An artist engaging in Assisted Nonfiction selects, researches, observes, and/or inserts themselves in the first person into a real-life event, circumstance, institution, or system, in order to partially rewire its operations and purpose from within, usually with little preconception of the outcome. Artifacts from and documentation of the process (which can be ongoing, i.e., “definitively unfinished”) are presented in a new context—that of the art exhibition—and potentially take form across a variety of formats, including written or found text, sculpture, video, photographs, installation, and more.
Assisted Nonfiction, like Assisted Readymade, is a willfully oxymoronic term, in that both nonfiction and the readymade are by definition meant to exist in the world without artistic or literary tampering. This ambiguity is often embraced, and the artwork delights in inserting itself into the very folds of this abiding contradiction. For example, Man Ray’s Assisted Readymade from precisely a century ago, Gift (1921), which presents an iron with fourteen super-sharp tacks attached to its flat underside, contradicts the tool’s original purpose to care for clothes, threatening to shred a garment to pieces. Artist Jill Magid’s Assisted Nonfiction Spy Project (2005–11) compromises the very premise of the highly secretive Dutch intelligence agency through the artist’s semipublic inquiry into its employees.

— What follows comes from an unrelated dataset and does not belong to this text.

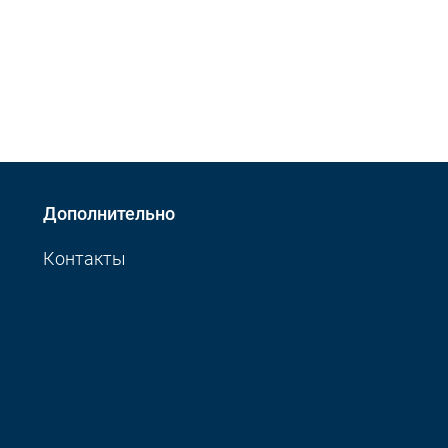
Дополнительно
Контакты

Assisted Readymades necessarily enlist nonart objects to perform as art; correspondingly, Assisted Nonfiction involves nonartists as collaborators. Negotiated into participation by the artist, they contribute unscripted but essential elements to the work. Whereas Readymades exist principally in space rather than time—which is reduced to a flash, the instant the artist chooses the object, Assisted Nonfiction extends temporally, beyond the realtime duration of the project, even infinitely. The 120,000 coins in Magid’s Tender Pennies (2020) were released into the US monetary system as valid currency and thereby left to circulate indefinitely.